Page images and extracted text
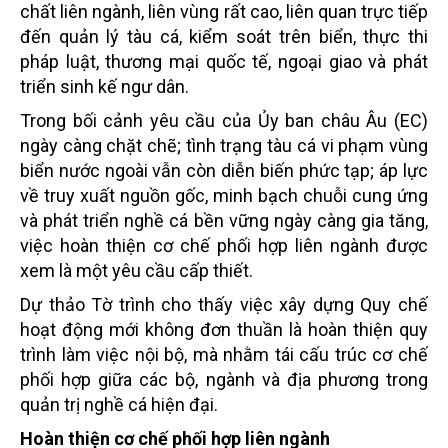
chất liên ngành, liên vùng rất cao, liên quan trực tiếp
đến quản lý tàu cá, kiểm soát trên biển, thực thi
pháp luật, thương mại quốc tế, ngoại giao và phát
triển sinh kế ngư dân.
Trong bối cảnh yêu cầu của Ủy ban châu Âu (EC)
ngày càng chặt chẽ; tình trạng tàu cá vi phạm vùng
biển nước ngoài vẫn còn diễn biến phức tạp; áp lực
về truy xuất nguồn gốc, minh bạch chuỗi cung ứng
và phát triển nghề cá bền vững ngày càng gia tăng,
việc hoàn thiện cơ chế phối hợp liên ngành được
xem là một yêu cầu cấp thiết.
Dự thảo Tờ trình cho thấy việc xây dựng Quy chế
hoạt động mới không đơn thuần là hoàn thiện quy
trình làm việc nội bộ, mà nhằm tái cấu trúc cơ chế
phối hợp giữa các bộ, ngành và địa phương trong
quản trị nghề cá hiện đại.
Hoàn thiện cơ chế phối hợp liên ngành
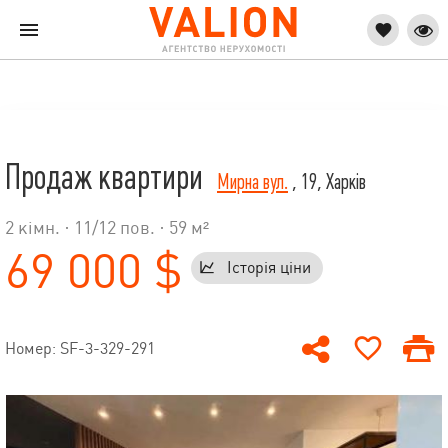
Продаж квартири
Мирна вул.
, 19, Харків
2 кімн. ·
11
/
12
пов. · 59 м²
69 000 $
Історія ціни
Номер: SF-3-329-291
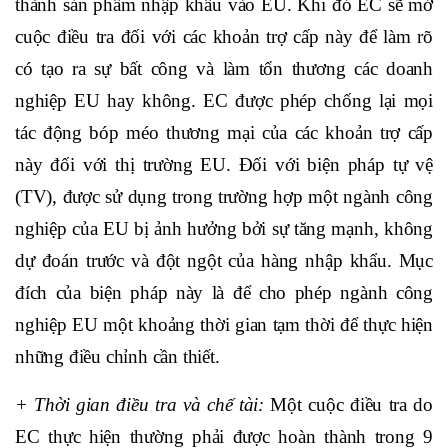
thành sản phẩm nhập khẩu vào EU. Khi đó EC sẽ mở
cuộc điều tra đối với các khoản trợ cấp này để làm rõ
có tạo ra sự bất công và làm tổn thương các doanh
nghiệp EU hay không. EC được phép chống lại mọi
tác động bóp méo thương mại của các khoản trợ cấp
này đối với thị trường EU. Đối với biện pháp tự vệ
(TV), được sử dụng trong trường hợp một ngành công
nghiệp của EU bị ảnh hưởng bởi sự tăng mạnh, không
dự đoán trước và đột ngột của hàng nhập khẩu. Mục
đích của biện pháp này là để cho phép ngành công
nghiệp EU một khoảng thời gian tạm thời để thực hiện
những điều chỉnh cần thiết.
+ Thời gian điều tra và chế tài:
Một cuộc điều tra do
EC thực hiện thường phải được hoàn thành trong 9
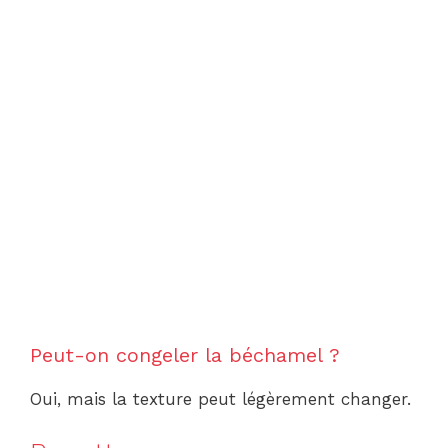
Peut-on congeler la béchamel ?
Oui, mais la texture peut légèrement changer.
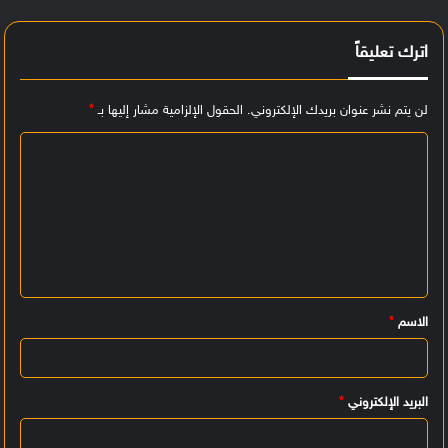
اترك تعليقاً
لن يتم نشر عنوان بريدك الإلكتروني.
الحقول الإلزامية مشار إليها بـ
*
ا
ل
ت
ع
ل
ي
الاسم
*
ق
*
البريد الإلكتروني
*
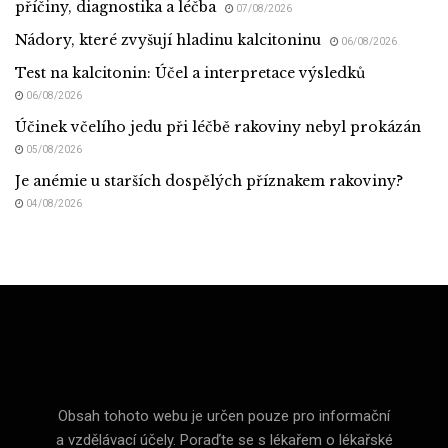
příčiny, diagnostika a léčba
07/08/2026
Nádory, které zvyšují hladinu kalcitoninu
06/08/2026
Test na kalcitonin: Účel a interpretace výsledků
06/08/2026
Účinek včelího jedu při léčbě rakoviny nebyl prokázán
05/08/2026
Je anémie u starších dospělých příznakem rakoviny?
04/08/2026
Med CZ (Medicine of Czechia)
Obsah tohoto webu je určen pouze pro informační
a vzdělávací účely. Poraďte se s lékařem o lékařské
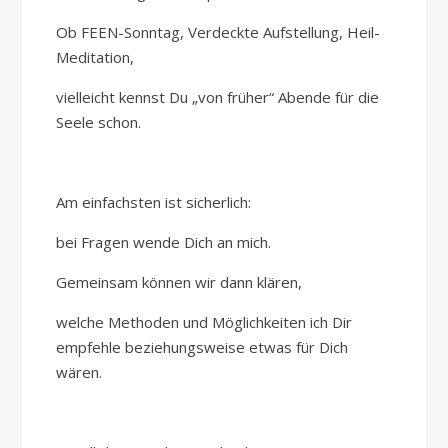
Ob FEEN-Sonntag, Verdeckte Aufstellung, Heil-
Meditation,
vielleicht kennst Du „von früher“ Abende für die
Seele schon.
Am einfachsten ist sicherlich:
bei Fragen wende Dich an mich.
Gemeinsam können wir dann klären,
welche Methoden und Möglichkeiten ich Dir
empfehle beziehungsweise etwas für Dich
wären.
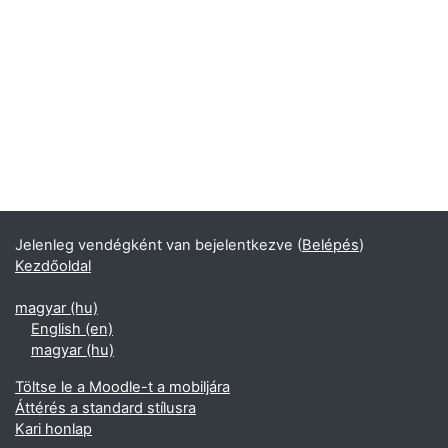
Jelenleg vendégként van bejelentkezve (
Belépés
)
Kezdőoldal
magyar ‎(hu)‎
English ‎(en)‎
magyar ‎(hu)‎
Töltse le a Moodle-t a mobiljára
Áttérés a standard stílusra
Kari honlap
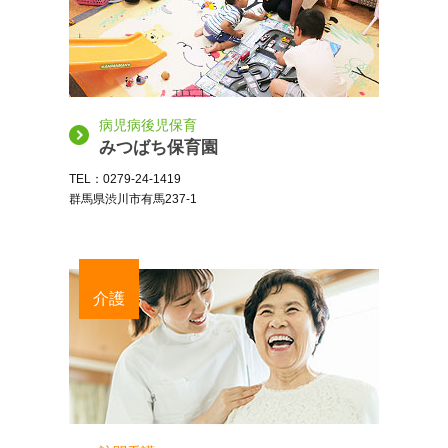
病児病後児保育
みつばち保育園
TEL：0279-24-1419
群馬県渋川市有馬237-1
介護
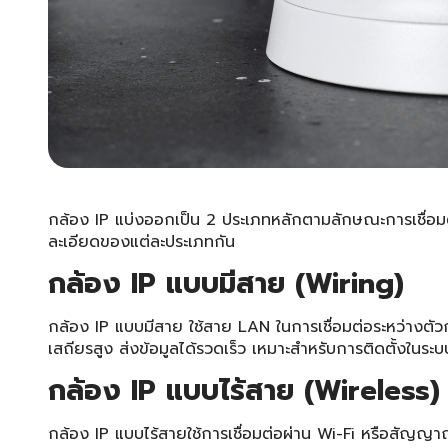
กล้อง IP แบ่งออกเป็น 2 ประเภทหลักตามลักษณะการเชื่อมต่
ละเอียดของแต่ละประเภทกัน
กล้อง IP
แบบมีสาย (Wiring)
กล้อง IP แบบมีสาย ใช้สาย LAN ในการเชื่อมต่อระหว่างต
เสถียรสูง ส่งข้อมูลได้รวดเร็ว เหมาะสำหรับการติดตั้งใน
กล้อง IP
แบบไร้สาย (Wireless)
กล้อง IP แบบไร้สายใช้การเชื่อมต่อผ่าน Wi-Fi หรือสัญญาณ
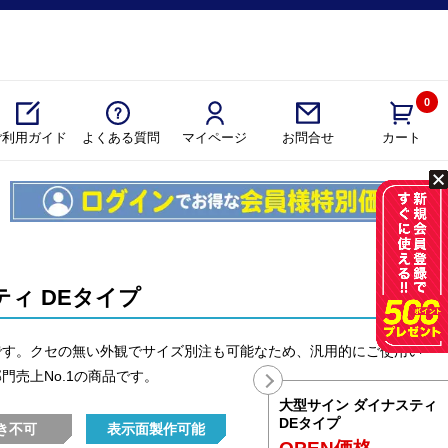
0
ご利用ガイド
よくある質問
マイページ
カート
お問合せ
ィ DEタイプ
です。クセの無い外観でサイズ別注も可能なため、汎用的にご使用い
門売上No.1の商品です。
大型サイン ダイナスティ
DEタイプ
き不可
表示面製作可能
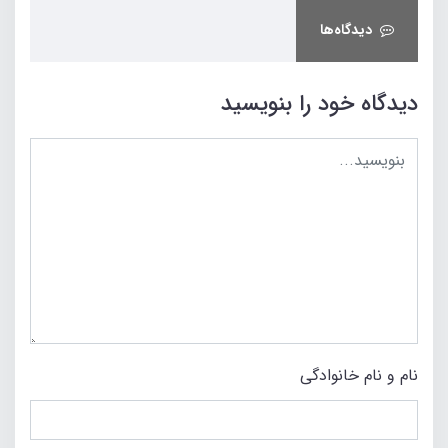
دیدگاه‌ها
دیدگاه خود را بنویسید
نام و نام خانوادگی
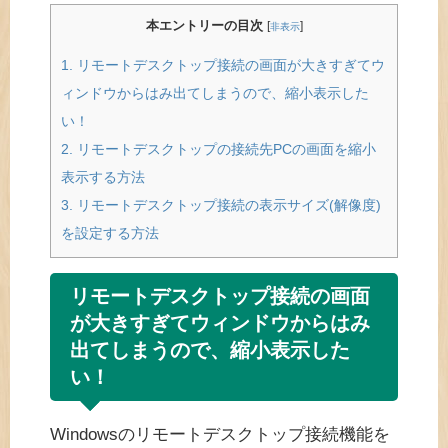
本エントリーの目次
[
]
非表示
1.
リモートデスクトップ接続の画面が大きすぎてウ
ィンドウからはみ出てしまうので、縮小表示した
い！
2.
リモートデスクトップの接続先PCの画面を縮小
表示する方法
3.
リモートデスクトップ接続の表示サイズ(解像度)
を設定する方法
リモートデスクトップ接続の画面
が大きすぎてウィンドウからはみ
出てしまうので、縮小表示した
い！
Windowsのリモートデスクトップ接続機能を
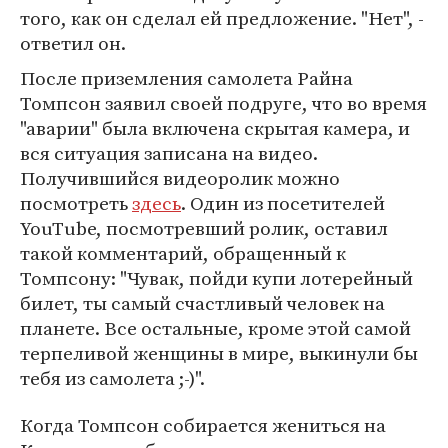
того, как он сделал ей предложение. "Нет", -
ответил он.
После приземления самолета Райна
Томпсон заявил своей подруге, что во время
"аварии" была включена скрытая камера, и
вся ситуация записана на видео.
Получившийся видеоролик можно
посмотреть
здесь
. Один из посетителей
YouTube, посмотревший ролик, оставил
такой комментарий, обращенный к
Томпсону: "Чувак, пойди купи лотерейный
билет, ты самый счастливый человек на
планете. Все остальные, кроме этой самой
терпеливой женщины в мире, выкинули бы
тебя из самолета ;-)".
Когда Томпсон собирается жениться на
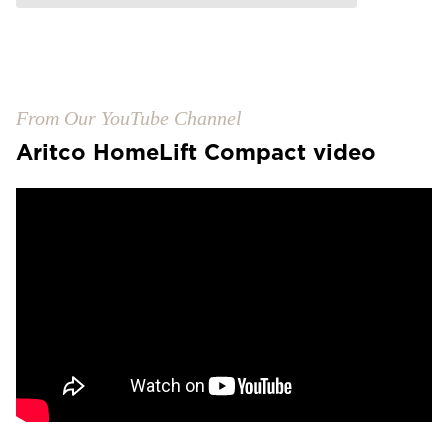
From Our YouTube Channel
Aritco HomeLift Compact video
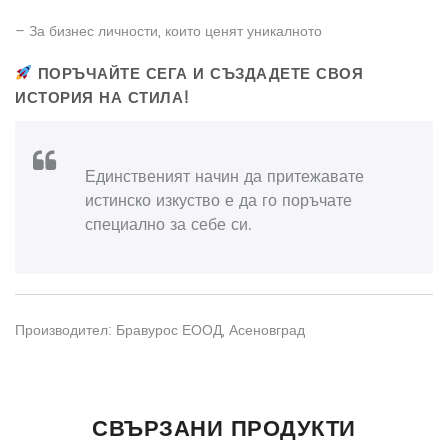
– За бизнес личности, които ценят уникалното
ПОРЪЧАЙТЕ СЕГА И СЪЗДАДЕТЕ СВОЯ
ИСТОРИЯ НА СТИЛА!
Единственият начин да притежавате
истинско изкуство е да го поръчате
специално за себе си.
Производител: Бравурос ЕООД, Асеновград
ДОПЪЛНИТЕЛНА ИНФОРМАЦИЯ
Все още няма отзиви.
Продукт
СВЪРЗАНИ ПРОДУКТИ
Материал
Телешка Напа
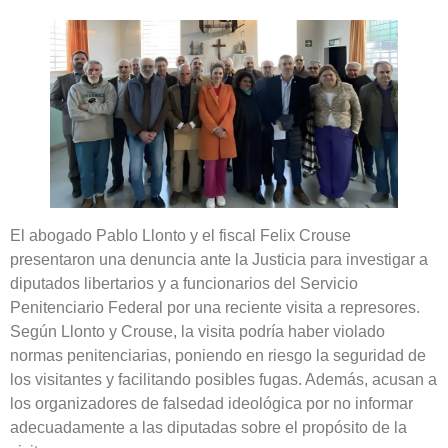
El abogado Pablo Llonto y el fiscal Felix Crouse
presentaron una denuncia ante la Justicia para investigar a
diputados libertarios y a funcionarios del Servicio
Penitenciario Federal por una reciente visita a represores.
Según Llonto y Crouse, la visita podría haber violado
normas penitenciarias, poniendo en riesgo la seguridad de
los visitantes y facilitando posibles fugas. Además, acusan a
los organizadores de falsedad ideológica por no informar
adecuadamente a las diputadas sobre el propósito de la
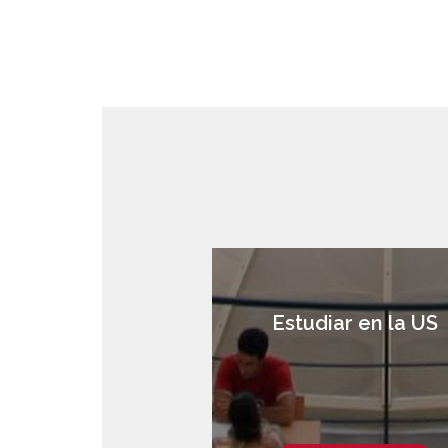
Estudiar en la US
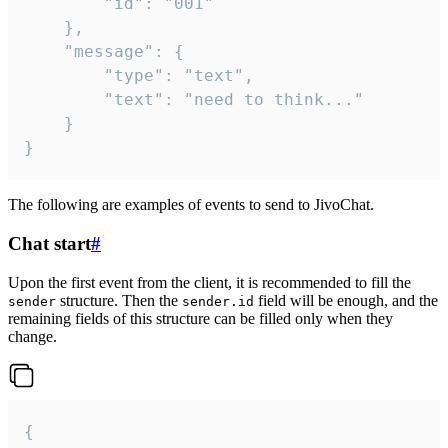
		"id": "001"

	},

	"message": {

		"type": "text",

		"text": "need to think..."

	}

}
The following are examples of events to send to JivoChat.
Chat start
#
Upon the first event from the client, it is recommended to fill the
structure. Then the
field will be enough, and the
sender
sender.id
remaining fields of this structure can be filled only when they
change.
{
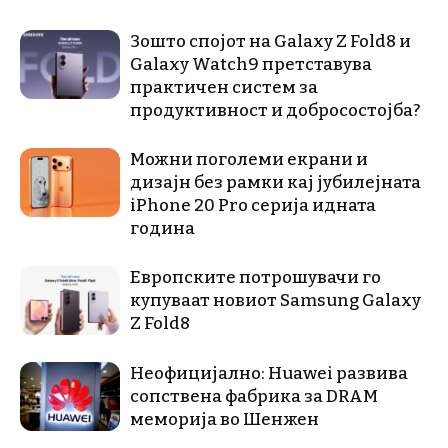
Зошто спојот на Galaxy Z Fold8 и
Galaxy Watch9 претставува
практичен систем за
продуктивност и добросостојба?
Можни поголеми екрани и
дизајн без рамки кај јубилејната
iPhone 20 Pro серија идната
година
Европските потрошувачи го
купуваат новиот Samsung Galaxy
Z Fold8
Неофицијално: Huawei развива
сопствена фабрика за DRAM
меморија во Шенжен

**TASK GOAL**
Write out the lines above from the one with "Peut-on congeler la béchamel ?" through the one with "ละเอียดของแต่ละประเภทกัน", ends included, exactly; no picture goes in.

**YOUR SOLUTION**
Peut-on congeler la béchamel ?
Oui, mais la texture peut légèrement changer.
اترك تعليقاً
لن يتم نشر عنوان بريدك الإلكتروني.
الحقول الإلزامية مشار إليها بـ
*
ا
ل
ت
ع
ل
ي
الاسم
*
ق
*
البريد الإلكتروني
*
příčiny, diagnostika a léčba
07/08/2026
Nádory, které zvyšují hladinu kalcitoninu
06/08/2026
Test na kalcitonin: Účel a interpretace výsledků
06/08/2026
Účinek včelího jedu při léčbě rakoviny nebyl prokázán
05/08/2026
Je anémie u starších dospělých příznakem rakoviny?
04/08/2026
Med CZ (Medicine of Czechia)
Obsah tohoto webu je určen pouze pro informační
a vzdělávací účely. Poraďte se s lékařem o lékařské
Ob FEEN-Sonntag, Verdeckte Aufstellung, Heil-
Meditation,
vielleicht kennst Du „von früher“ Abende für die
Seele schon.
Am einfachsten ist sicherlich:
bei Fragen wende Dich an mich.
Gemeinsam können wir dann klären,
welche Methoden und Möglichkeiten ich Dir
empfehle beziehungsweise etwas für Dich
wären.
Jelenleg vendégként van bejelentkezve (
Belépés
)
Kezdőoldal
magyar ‎(hu)‎
English ‎(en)‎
magyar ‎(hu)‎
Töltse le a Moodle-t a mobiljára
Áttérés a standard stílusra
Kari honlap
病児病後児保育
みつばち保育園
TEL：0279-24-1419
群馬県渋川市有馬237-1
介護
กล้อง IP แบ่งออกเป็น 2 ประเภทหลักตามลักษณะการเชื่อมต่
ละเอียดของแต่ละประเภทกัน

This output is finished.